ASSIGNED TASK | Wherever "drinks" turns up in a line of the entries below, that line counts. Say how many such lines there are, with no other words.

RECORDS FOR THIS TASK |

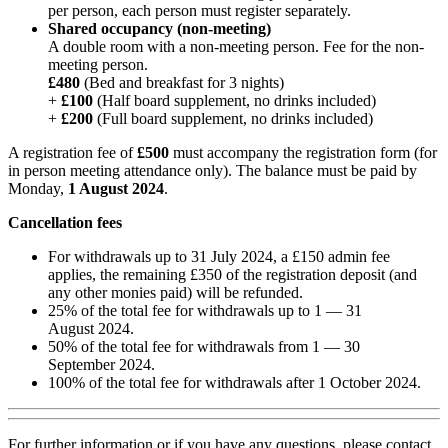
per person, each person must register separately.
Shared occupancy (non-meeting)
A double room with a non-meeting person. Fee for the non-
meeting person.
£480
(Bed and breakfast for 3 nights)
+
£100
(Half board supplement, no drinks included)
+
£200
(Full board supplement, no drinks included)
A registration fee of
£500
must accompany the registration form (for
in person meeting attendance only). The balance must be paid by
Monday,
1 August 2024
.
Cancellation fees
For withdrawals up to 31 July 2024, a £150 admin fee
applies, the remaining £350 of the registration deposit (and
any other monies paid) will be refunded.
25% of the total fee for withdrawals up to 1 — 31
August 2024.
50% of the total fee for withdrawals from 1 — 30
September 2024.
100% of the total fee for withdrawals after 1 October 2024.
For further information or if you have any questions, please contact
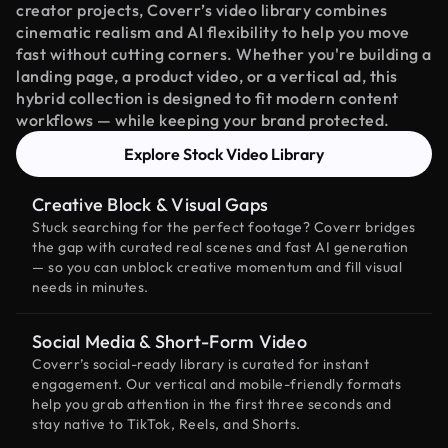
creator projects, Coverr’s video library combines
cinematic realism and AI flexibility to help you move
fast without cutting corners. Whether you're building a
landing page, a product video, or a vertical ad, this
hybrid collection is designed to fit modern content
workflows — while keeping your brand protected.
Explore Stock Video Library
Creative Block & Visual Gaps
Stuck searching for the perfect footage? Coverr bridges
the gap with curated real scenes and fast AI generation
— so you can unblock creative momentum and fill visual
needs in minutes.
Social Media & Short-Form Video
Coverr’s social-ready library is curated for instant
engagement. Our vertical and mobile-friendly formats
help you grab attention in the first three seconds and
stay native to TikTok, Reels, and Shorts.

---

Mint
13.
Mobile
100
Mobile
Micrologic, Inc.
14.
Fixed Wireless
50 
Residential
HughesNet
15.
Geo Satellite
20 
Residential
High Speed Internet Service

ANSWER SPACE | 2